INSTRUCTIONS TO FOLLOW: Output the data below exactly, images excluded.
── INFORMATION PROVIDED ──
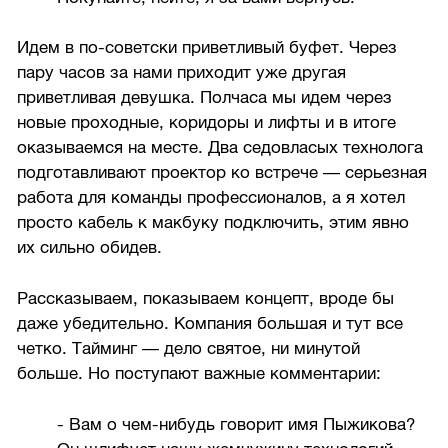
Идем в по-советски приветливый буфет. Через
пару часов за нами приходит уже другая
приветливая девушка. Полчаса мы идем через
новые проходные, коридоры и лифты и в итоге
оказываемся на месте. Два седовласых технолога
подготавливают проектор ко встрече — серьезная
работа для команды профессионалов, а я хотел
просто кабель к макбуку подключить, этим явно
их сильно обидев.
Рассказываем, показываем концепт, вроде бы
даже убедительно. Компания большая и тут все
четко. Тайминг — дело святое, ни минутой
больше. Но поступают важные комментарии:
- Вам о чем-нибудь говорит имя Пыжикова?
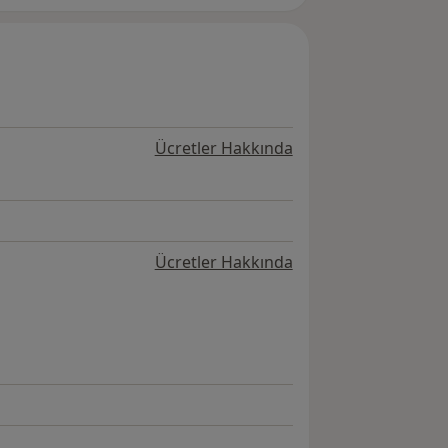
Ücretler Hakkında
Ücretler Hakkında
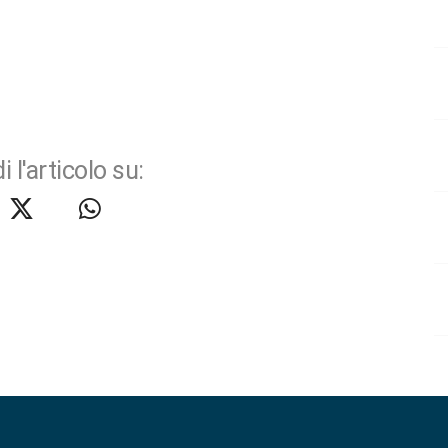
i l'articolo su:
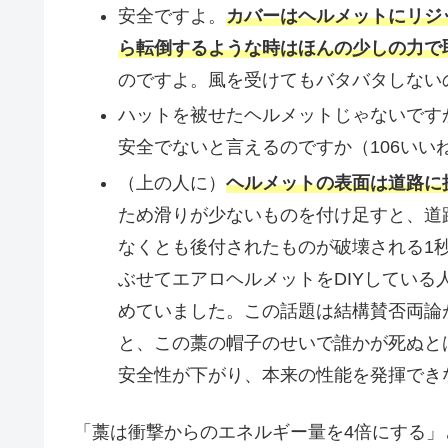
安全ですよ。
カバーはヘルメットにリジ
ら転倒するような時はほんの少しの力で
のですよ。風を受けてもバタバタしないの
ハットを被せたヘルメットじゃないです
安全でないと言えるのですか（106いい
（上の人に）
ヘルメットの表面は道路に
ため滑りが少ないものを付け足すと、道
なくとも後付されたものが破壊される1
ぶせてエアロヘルメットをDIYしてい
めていました。この話題は結構賛否両論
と、この藁の帽子のせいで誰かが死ぬと
安全性が下がり、本来の性能を発揮でき
「藁は衝撃からのエネルギー量を4倍にする」と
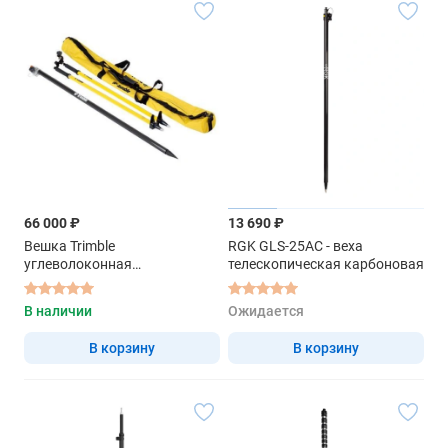
66 000 ₽
13 690 ₽
Вешка Trimble
RGK GLS-25AC - веха
углеволоконная
телескопическая карбоновая
телескопическая с биподом
2,5 M
В наличии
Ожидается
В корзину
В корзину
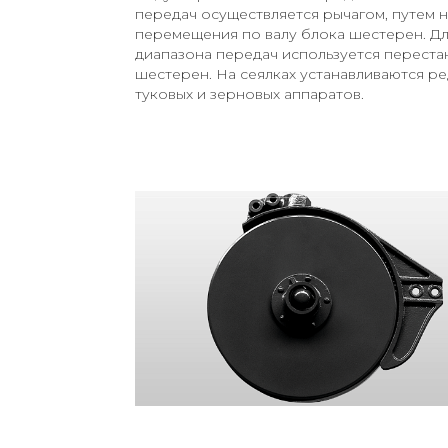
передач осуществляется рычагом, путем н
перемещения по валу блока шестерен. Д
диапазона передач используется переста
шестерен. На сеялках устанавливаются р
туковых и зерновых аппаратов.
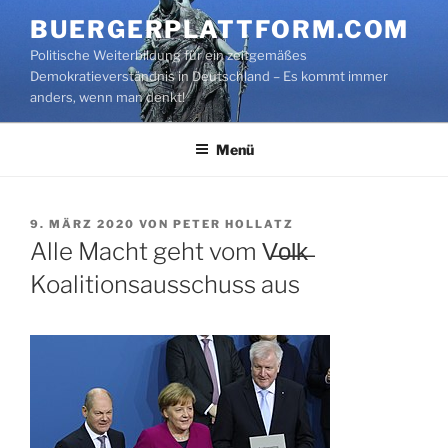
Zum
BUERGERPLATTFORM.COM
Inhalt
Politische Weiterbildung für ein zeitgemäßes
springen
Demokratieverständnis in Deutschland – Es kommt immer
anders, wenn man denkt!
Menü
VERÖFFENTLICHT
9. MÄRZ 2020
VON
PETER HOLLATZ
AM
Alle Macht geht vom V̶o̶l̶k̶
Koalitionsausschuss aus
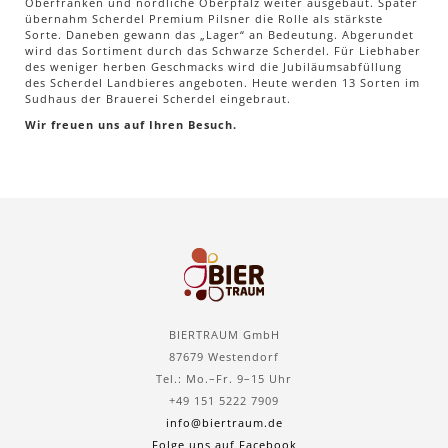
Oberfranken und nördliche Oberpfalz weiter ausgebaut. Später
übernahm Scherdel Premium Pilsner die Rolle als stärkste
Sorte. Daneben gewann das „Lager“ an Bedeutung. Abgerundet
wird das Sortiment durch das Schwarze Scherdel. Für Liebhaber
des weniger herben Geschmacks wird die Jubiläumsabfüllung
des Scherdel Landbieres angeboten. Heute werden 13 Sorten im
Sudhaus der Brauerei Scherdel eingebraut.
Wir freuen uns auf Ihren Besuch.
BIERTRAUM GmbH
87679 Westendorf
Tel.: Mo.–Fr. 9–15 Uhr
+49 151 5222 7909
info@biertraum.de
Folge uns auf Facebook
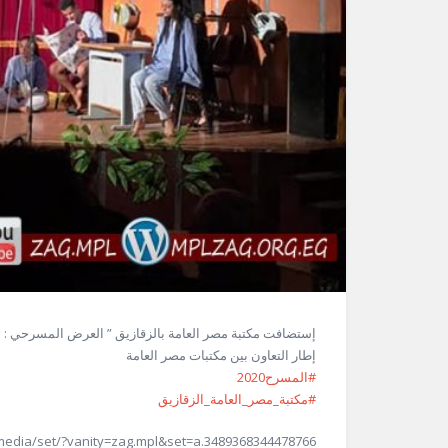
إستضافت مكتبة مصر العامة بالزقازيق ” العرض المسرحي : ال
إطار التعاون بين مكتبات مصر العامة
#المسرح2020
#مكتبة_مصر_العامة_الزقازيق
media/set/?vanity=zag.mpl&set=a.3489368344478766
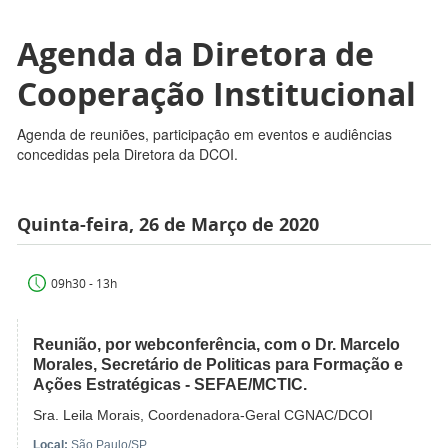
Agenda da Diretora de
Cooperação Institucional
Agenda de reuniões, participação em eventos e audiências
concedidas pela Diretora da DCOI.
Quinta-feira, 26 de Março de 2020
09h30 - 13h
Reunião, por webconferência, com o Dr. Marcelo
Morales, Secretário de Politicas para Formação e
Ações Estratégicas - SEFAE/MCTIC.
Sra. Leila Morais, Coordenadora-Geral CGNAC/DCOI
Local:
São Paulo/SP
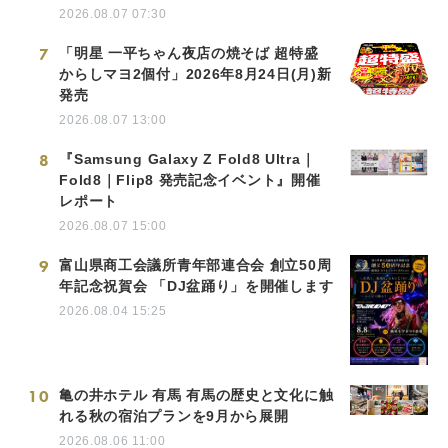
2026.08.07 07:30
7
「明星 一平ちゃん夜店の焼そば 超特盛
からしマヨ2個付」2026年8月24日(月)新
発売
2026.08.07 13:00
8
『Samsung Galaxy Z Fold8 Ultra｜
Fold8｜Flip8 発売記念イベント』開催
レポート
2026.08.07 15:00
9
富山県商工会議所青年部連合会 創立50周
年記念祝賀会 「DJ盆踊り」を開催します
2026.08.04 15:25
10
亀の井ホテル 有馬 有馬の歴史と文化に触
れる秋の宿泊プランを9月から展開
2026.08.06 11:00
───
TASK ANSWER:
Идем в по-советски приветливый буфет. Через
пару часов за нами приходит уже другая
приветливая девушка. Полчаса мы идем через
новые проходные, коридоры и лифты и в итоге
оказываемся на месте. Два седовласых технолога
подготавливают проектор ко встрече — серьезная
работа для команды профессионалов, а я хотел
просто кабель к макбуку подключить, этим явно
их сильно обидев.
Рассказываем, показываем концепт, вроде бы
даже убедительно. Компания большая и тут все
четко. Тайминг — дело святое, ни минутой
больше. Но поступают важные комментарии:
- Вам о чем-нибудь говорит имя Пыжикова?
Ücretler Hakkında
Ücretler Hakkında
i l'articolo su:
安全ですよ。
カバーはヘルメットにリジ
ら転倒するような時はほんの少しの力で
のですよ。風を受けてもバタバタしないの
ハットを被せたヘルメットじゃないです
安全でないと言えるのですか（106いい
（上の人に）
ヘルメットの表面は道路に
ため滑りが少ないものを付け足すと、道
なくとも後付されたものが破壊される1
ぶせてエアロヘルメットをDIYしてい
めていました。この話題は結構賛否両論
と、この藁の帽子のせいで誰かが死ぬと
安全性が下がり、本来の性能を発揮でき
「藁は衝撃からのエネルギー量を4倍にする」と
66 000 ₽
13 690 ₽
Вешка Trimble
RGK GLS-25AC - веха
углеволоконная
телескопическая карбоновая
телескопическая с биподом
2,5 M
В наличии
Ожидается
В корзину
В корзину
передач осуществляется рычагом, путем н
перемещения по валу блока шестерен. Д
диапазона передач используется переста
шестерен. На сеялках устанавливаются р
туковых и зерновых аппаратов.
Zum
BUERGERPLATTFORM.COM
Inhalt
Politische Weiterbildung für ein zeitgemäßes
springen
Demokratieverständnis in Deutschland – Es kommt immer
anders, wenn man denkt!
Menü
VERÖFFENTLICHT
9. MÄRZ 2020
VON
PETER HOLLATZ
AM
Alle Macht geht vom V̶o̶l̶k̶
Koalitionsausschuss aus
Oberfranken und nördliche Oberpfalz weiter ausgebaut. Später
übernahm Scherdel Premium Pilsner die Rolle als stärkste
Sorte. Daneben gewann das „Lager“ an Bedeutung. Abgerundet
wird das Sortiment durch das Schwarze Scherdel. Für Liebhaber
des weniger herben Geschmacks wird die Jubiläumsabfüllung
des Scherdel Landbieres angeboten. Heute werden 13 Sorten im
Sudhaus der Brauerei Scherdel eingebraut.
Wir freuen uns auf Ihren Besuch.
BIERTRAUM GmbH
87679 Westendorf
Tel.: Mo.–Fr. 9–15 Uhr
+49 151 5222 7909
info@biertraum.de
Folge uns auf Facebook
إستضافت مكتبة مصر العامة بالزقازيق ” العرض المسرحي : ال
إطار التعاون بين مكتبات مصر العامة
#المسرح2020
#مكتبة_مصر_العامة_الزقازيق
media/set/?vanity=zag.mpl&set=a.3489368344478766
Agenda da Diretora de
Cooperação Institucional
Agenda de reuniões, participação em eventos e audiências
concedidas pela Diretora da DCOI.
Quinta-feira, 26 de Março de 2020
09h30 - 13h
Reunião, por webconferência, com o Dr. Marcelo
Morales, Secretário de Politicas para Formação e
Ações Estratégicas - SEFAE/MCTIC.
Sra. Leila Morais, Coordenadora-Geral CGNAC/DCOI
Local:
São Paulo/SP
2026.08.07 07:30
7
「明星 一平ちゃん夜店の焼そば 超特盛
からしマヨ2個付」2026年8月24日(月)新
発売
2026.08.07 13:00
8
『Samsung Galaxy Z Fold8 Ultra｜
Fold8｜Flip8 発売記念イベント』開催
レポート
2026.08.07 15:00
9
富山県商工会議所青年部連合会 創立50周
年記念祝賀会 「DJ盆踊り」を開催します
2026.08.04 15:25
10
亀の井ホテル 有馬 有馬の歴史と文化に触
れる秋の宿泊プランを9月から展開
2026.08.06 11:00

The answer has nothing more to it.